Searching for my people
I spoke to someone today about my transition at work. I’ve decided to move from one of the most highly respected groups in the company (think of it as a team of people that get staffed as "commandos" on key projects around the company) into an actual team in the company – trading off a broad mandate for a narrow scope, advisory responsibility for actual ownership and accountability for numbers.
I caught up with this friend, who expressed surprise at my decision to leave behind my bread and butter – analytics, for Sales. Understandable. But lying awake tonight, that wasn’t the part of the conversation that still bobs up and down on the ripples of my consciousness. It’s that part of the conversation where I asked her where she saw herself (she’s in the "commando" team I’m leaving), and she said "not with Sales". That took me aback, given the fact that her name was spoken with a high degree of respect amongst those she works with. I also knew that everyone enjoyed working with her, and greatly valued her impact. When I asked her why, she said, "I just don’t feel like I belong with them. They are not my people. The engineers are."
I didn’t take particular note of that sentence during that conversation, but her casual words seem to have plucked a chord through my entire being unbeknownst to me, and the buzz of the initial light touch has only built, and now jangles through my mind as I lay awake hours later. Do others feel as alone in life as I do? I often look on with jealousy at those cliques that inter-mingle so effortlessly, weaving themselves in and out of each others’ lives like well tuned instruments playing in tempo to the same harmony. In the midst of that is my melody singing out its solo – reinforcing the background harmony, but ultimately held at arms length – respected but separate.
How wonderful it must be to able to speak with such confidence about identifying with one group. Having struggled with finding my place in life, I can only wishfully imagine what it is like to belong, having felt it only for brief moments in my recent past. The new team – they are not my people either. Nor is the old team. No, unknowingly I had left my people when I decided to explore the unknown and tread those paths untrodden by similar people before me. And only now do I realize that price.
As I float through the gathering storm of my sense of segregation, I am haunted by my memories of my recent glimpses of home.
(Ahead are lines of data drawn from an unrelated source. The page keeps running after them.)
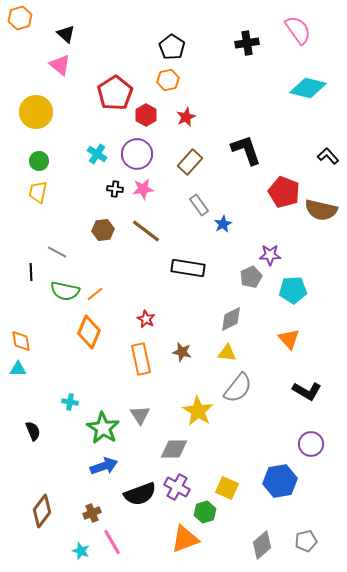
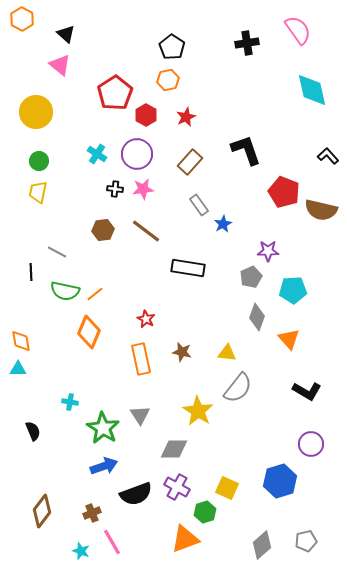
orange hexagon at (20, 18): moved 2 px right, 1 px down; rotated 15 degrees counterclockwise
cyan diamond at (308, 88): moved 4 px right, 2 px down; rotated 63 degrees clockwise
purple star at (270, 255): moved 2 px left, 4 px up
gray diamond at (231, 319): moved 26 px right, 2 px up; rotated 44 degrees counterclockwise
blue hexagon at (280, 481): rotated 8 degrees counterclockwise
black semicircle at (140, 494): moved 4 px left
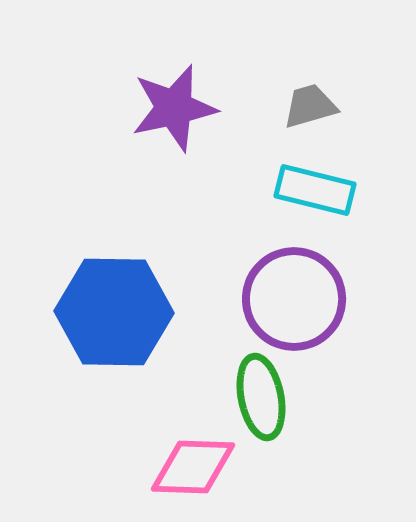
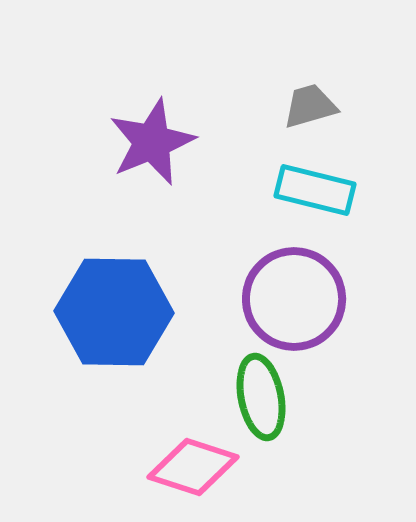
purple star: moved 22 px left, 34 px down; rotated 10 degrees counterclockwise
pink diamond: rotated 16 degrees clockwise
Those are the people who I don’t work with, but whom I somehow hang out with most. I play games with them, we joke about past adventures, and talk about the future of technology. In some of those moments I have felt the momentary clasp fitting, and experienced the warm embrace of belonging. Perhaps, I have made a mistake to join Sales? If only there were a sorting hat that would tell me where I truly belong.
<long pause to think>
Hmm. At least now things seem clear. Tomorrow I will reach out to the lead of the support team. It may not be somewhere I’m familiar with working in, but since when has an untrodden path ever stopped me? Perhaps this time the smoke in the distance will lead me home to a hearth that’s enveloped in the warmth and easy laughter of my own people. Perhaps it won’t. But. Perhaps it will.